Four years ago one only had to turn on the television to see hunters taking wild potshots at their fellow nimrods, without the slightest regard for even the most basic safety precautions. At the national level, Democrats were shooting in all directions in order to bag a Quayle, while the Republicans zeroed in on the Arkansas Bull Moose, found principally in the White River region.
In Missouri, those of us who survived will never forget the Carniverous Carnahan Canary and the desperate cries of the once high-flying Wounded Willie Webster. Gone but certainly not forgotten was the excitement over the discovery of the Mauve Maiden Moriarty. These are images that still haunt us as we seek refuge in 1996 from the bows and arrows, bullets and heavy artillery of a new crop of hunters, with the cry of the hunt nearly bursting their lungs.

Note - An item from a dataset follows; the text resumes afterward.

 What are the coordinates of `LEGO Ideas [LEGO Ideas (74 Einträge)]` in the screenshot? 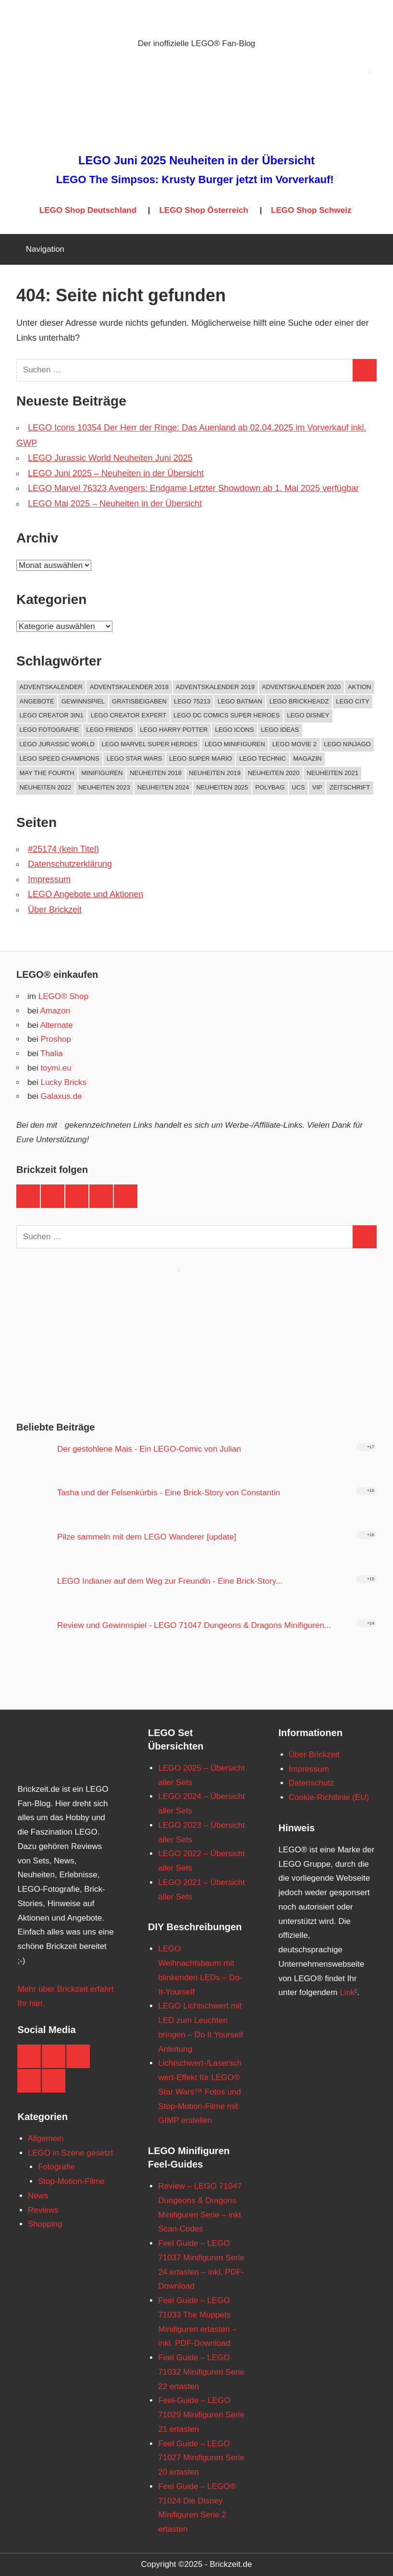 It's located at (280, 729).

To lure us, the hunters will, no doubt, seek to reassure each and every one that only they will protect us from the unskilled, the quick of trigger, the overly eager who are certain to do us in even if they don't mean to. Each will promise that his or her experience will assure us of safety through this hunting season and well into the next one. Each will promise that if we will only trust the hunter, we will grow and prosper and live to a ripe old age, with our winter supplies still intact and our lives made even more enjoyable.
The hunters' assurances are undeniably luring, even as they seek to inject fear of the other hunters, all of whom are charged with being better financed and possessing far more weapons than are necessary. Those who claim they are experienced would have us forget the dangers we have faced in past seasons from their very weapons, while those who are least experienced will seek to convince us that the most accurate hunter is the who has never hunted nor fired a single shot.
The rules of survival by those at the end of a hunter's barrel are precious few. The most adept prey are those who stay as far out of sight as possible. The name of the survival game is to remain inconspicuous, anonymous and, if possible, invisible. The hunter can't get you in his scope if he can't see you. But only the foolish believe this ruse will guarantee safety. Hunters have a hundred different ways of stalking you, even if they have to address your mail as "Boxholder."
Experienced Missourians make a habit of avoiding television as much as possible during the hunting season.
There is a very good reason for this. Seeking to lure the innocent and the gullible, hunters will bombard anyone within range with messages of reasonableness and reassurance. These messages will empathize with the prey's concerns and worries, assuring one and all that the hunter is just like the prey: worried about the future, concerned over the prey's safety and nervous about the cost of the hunter's huge supplies and equipment.
Those who have survived more than a few seasons will quickly recall that even though the hunters seek to associate with the prey, when the time for hunting has passed the prey is still left with the problems he had before while the hunter has retired to his own haunts and is nowhere to be found. Even those who bag the limit and are accorded homage for their prowess seek out other fellow hunters, leaving the prey to fend for themselves until the next season of promises rolls around.
No one expects this season to be any different than those of the past or those to come. The hunter has too much to gain if he or she bags the limit, while the prey are still an endangered species regardless of the moment. The season now upon us promises to be as long, tiresome and troubling as those in the past, leaving the prey to wonder when the promised protection will become reality and when, if ever, the unprotected victims will be saved from the hunters' onslaught.
For when the lambs lie down with the wolves, guess who is planning to serve mutton!
~Jack Stapleton of Kennett is the editor of the Missouri News and Editorial Service.